Hmart.com: Online Shopping for Asian Grocery, Korean Kimchi, Rice Cookers, Appliances & more at everyday low prices.

Anyhow, these types of stores have everything under the sun practically. However, I don't know all their meat is grass fed or organic. So, that's why I'm going to be looking for a local farmer. But for some things, they're great and a good way to get started. There's a ton of variety and good prices I've found.

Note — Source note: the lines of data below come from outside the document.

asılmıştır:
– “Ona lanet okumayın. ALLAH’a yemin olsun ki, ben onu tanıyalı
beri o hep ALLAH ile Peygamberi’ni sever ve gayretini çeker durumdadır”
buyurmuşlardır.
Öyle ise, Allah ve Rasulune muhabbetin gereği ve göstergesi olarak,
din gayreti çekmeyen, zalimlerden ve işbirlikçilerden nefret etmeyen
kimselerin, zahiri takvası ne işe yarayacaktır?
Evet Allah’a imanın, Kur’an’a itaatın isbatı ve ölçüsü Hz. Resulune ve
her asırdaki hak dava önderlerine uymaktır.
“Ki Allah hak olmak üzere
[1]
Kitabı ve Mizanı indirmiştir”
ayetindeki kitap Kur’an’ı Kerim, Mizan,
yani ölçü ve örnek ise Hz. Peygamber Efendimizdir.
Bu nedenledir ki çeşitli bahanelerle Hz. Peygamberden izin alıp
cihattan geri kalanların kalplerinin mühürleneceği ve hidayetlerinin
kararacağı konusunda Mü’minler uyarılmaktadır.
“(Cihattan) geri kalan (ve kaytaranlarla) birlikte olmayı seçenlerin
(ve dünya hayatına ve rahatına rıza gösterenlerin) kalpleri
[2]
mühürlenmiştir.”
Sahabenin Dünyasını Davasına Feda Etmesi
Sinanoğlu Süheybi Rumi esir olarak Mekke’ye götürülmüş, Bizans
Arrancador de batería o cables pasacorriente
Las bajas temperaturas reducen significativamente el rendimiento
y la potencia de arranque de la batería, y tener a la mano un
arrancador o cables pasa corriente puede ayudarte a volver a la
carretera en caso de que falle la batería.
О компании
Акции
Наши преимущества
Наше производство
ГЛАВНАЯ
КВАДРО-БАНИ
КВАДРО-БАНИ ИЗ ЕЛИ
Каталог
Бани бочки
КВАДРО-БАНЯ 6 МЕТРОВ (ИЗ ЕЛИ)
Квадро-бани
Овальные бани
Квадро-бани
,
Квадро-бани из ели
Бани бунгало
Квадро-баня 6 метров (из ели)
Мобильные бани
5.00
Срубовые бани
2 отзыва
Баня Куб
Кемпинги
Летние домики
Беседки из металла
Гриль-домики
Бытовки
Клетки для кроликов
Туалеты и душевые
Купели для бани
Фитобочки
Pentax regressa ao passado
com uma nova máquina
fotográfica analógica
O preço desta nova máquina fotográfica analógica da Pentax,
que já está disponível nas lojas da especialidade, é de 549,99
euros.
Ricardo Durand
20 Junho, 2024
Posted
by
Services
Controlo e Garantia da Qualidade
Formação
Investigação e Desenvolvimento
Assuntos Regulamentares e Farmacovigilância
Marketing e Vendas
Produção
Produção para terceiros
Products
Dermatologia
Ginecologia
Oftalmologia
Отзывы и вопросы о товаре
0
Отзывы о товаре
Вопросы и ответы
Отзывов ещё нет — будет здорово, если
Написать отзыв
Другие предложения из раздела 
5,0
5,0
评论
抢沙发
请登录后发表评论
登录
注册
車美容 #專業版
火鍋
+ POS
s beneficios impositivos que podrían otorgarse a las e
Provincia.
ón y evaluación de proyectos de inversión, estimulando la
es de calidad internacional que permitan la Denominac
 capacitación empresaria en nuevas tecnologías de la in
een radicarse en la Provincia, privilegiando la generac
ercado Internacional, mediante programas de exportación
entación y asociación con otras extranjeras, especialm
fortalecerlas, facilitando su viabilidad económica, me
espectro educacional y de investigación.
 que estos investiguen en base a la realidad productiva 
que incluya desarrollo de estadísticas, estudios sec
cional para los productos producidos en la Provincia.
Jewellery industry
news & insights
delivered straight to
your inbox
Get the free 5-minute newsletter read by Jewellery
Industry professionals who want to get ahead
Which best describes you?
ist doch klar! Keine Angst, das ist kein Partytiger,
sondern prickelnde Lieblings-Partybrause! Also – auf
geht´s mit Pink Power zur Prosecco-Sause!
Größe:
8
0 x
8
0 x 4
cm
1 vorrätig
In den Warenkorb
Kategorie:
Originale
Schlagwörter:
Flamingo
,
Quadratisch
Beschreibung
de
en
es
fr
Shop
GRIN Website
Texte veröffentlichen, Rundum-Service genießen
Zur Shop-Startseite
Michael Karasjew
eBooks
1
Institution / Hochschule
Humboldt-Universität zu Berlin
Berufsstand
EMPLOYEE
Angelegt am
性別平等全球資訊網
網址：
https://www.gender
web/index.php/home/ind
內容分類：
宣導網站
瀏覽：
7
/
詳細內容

So, if you are wondering where to find things like duck feet, brain, lungs, different kinds of organ meat, a variety of body parts of all kinds of animals, including alligator, (if you have lots of money) frog legs and fish, an Asian market might be just the right spot for you.


----------



## MollyMuiMa (Oct 13, 2012)

I have a 99Ranch a couple of miles away from me and I've gone there twice.......unfortunately I hate going there because although the store is huge you can never find parking! We have a humungous Asia population here and I swear, they are all at that store at the same time!!! LOL!
I only went there to buy Nori (seaweed sushi wrappers) for a special occasion, but now perhaps I'll go and check out the meat!! I know I was fascinated by the live fish, and I did want to buy some seafood while I was there, but the crowd around the butcher/meat dept was 3 people deep so I gave up.......


----------



## West U (Jul 30, 2014)

I have a wonderful meat market, but I do go to the big Chinese markets here in Houston. I just got Lola and Dash some big chicken feet. I cut down on the bisquit and give them frozen feet a couple times day. Good for the teeth and I have got to think they are less calories.


----------



## Poodlebeguiled (May 27, 2013)

Molly...that sucks that it's so crowded. Hmmm, maybe you have to get there when they first open. Yeah, I'm probably going to go today because I'm just about out of duck feet. And the boys LOVE their duck feet. I need to take inventory and see if I need to top off anything else. 


West, that's great that you have those stores close to you. Yeah, those feet are high in glucosomine and chondroiton as I understand it. What are the biscuits you give? Is that something with grain in it?


----------